Parameter estimates for paternal age categories from cohort analyses for non-violent crimes.

	Paternal age	<20	20–24	25–29	30–34	35–39	40–44	45–49	50–54	55–59	>59
Ever committing a non-violent crime	Regression estimate	0.19*	0.11*	0.01*	Ref.	0.03*	0.09*	0.12*	0.18*	0.21*	0.26*
	Risk ratio	1.20	1.11	1.01	1	1.03	1.09	1.12	1.20	1.23	1.28
Number of non-violent crimes	Regression estimate	0.18*	0.05*	−0.02*	Ref.	0.05*	0.11*	0.08*	0.01	0.12*	0.09*
	Incidence rate ratio	1.19	1.05	0.98	1	1.05	1.12	1.08	1.02	1.13	1.10

Note: GLM-analyses for the two different outcomes adjusted for covariates (treating maternal age as categorical). Offset variable is modeled as 1 + q_k*(time at risk). The estimates for “Ever committing a non-violent crime” are changes, per unit in offset, for the regression on probability for committing at least one non-violent crime using the complementary log-log link. The risk ratio is the probability of committing a non-violent offense in each age category divided by the probability in the reference category (at the reference categories of the covariates). The estimates for “Number of non-violent crimes” are changes in the regression on the intensity, per unit in offset, of non-violent criminal offenses using the log link. The incidence rate ratio is the incidence rate in each category relative to the incidence rate in the reference category.
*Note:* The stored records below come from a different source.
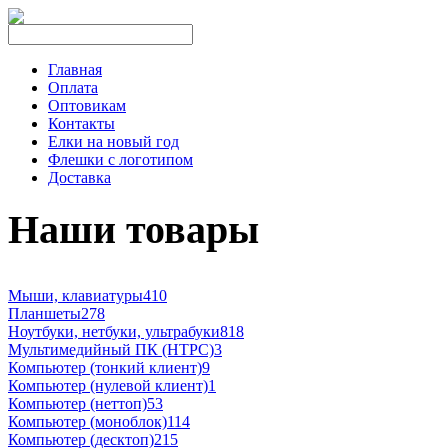
Главная
Оплата
Оптовикам
Контакты
Елки на новый год
Флешки с логотипом
Доставка
Наши товары
Мыши, клавиатуры
410
Планшеты
278
Ноутбуки, нетбуки, ультрабуки
818
Мультимедийный ПК (HTPC)
3
Компьютер (тонкий клиент)
9
Компьютер (нулевой клиент)
1
Компьютер (неттоп)
53
Компьютер (моноблок)
114
Компьютер (десктоп)
215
^*p < 0.05. Ref. = reference category.

Appendix Figure 1.

Analyses for the probability of ever committing a non-violent crime (Bernoulli outcome). a) Fitted natural spline from the cohort analysis (GLM) with 95% confidence bounds with paternal age as exposure. b) Spline for the within-family effect (GEE) with 95% confidence bounds based on the robust variance estimation. The exposure is deviation of paternal age from mean paternal age within family. The results are transformed to probabilities and divided by the lowest value in the age span (0.002 for cohort and 0.068 for within-family). The vertical dashed lines are the knots in the splines.

Appendix Figure 2.

Analyses for the number of non-violent crimes committed (truncated Poisson outcome). a) Fitted natural spline from the cohort analysis (GLM) with 95% confidence bounds with paternal age as exposure values. b) Spline for the within-family effect (GEE) with 95% confidence bounds based on the robust variance estimation. The exposure is deviation of paternal age from mean paternal age within family. Results are transformed to rates and divided by the lowest value in the age-span (2.54 for cohort and 1.54 for within family). The vertical dashed lines are the knots in the splines.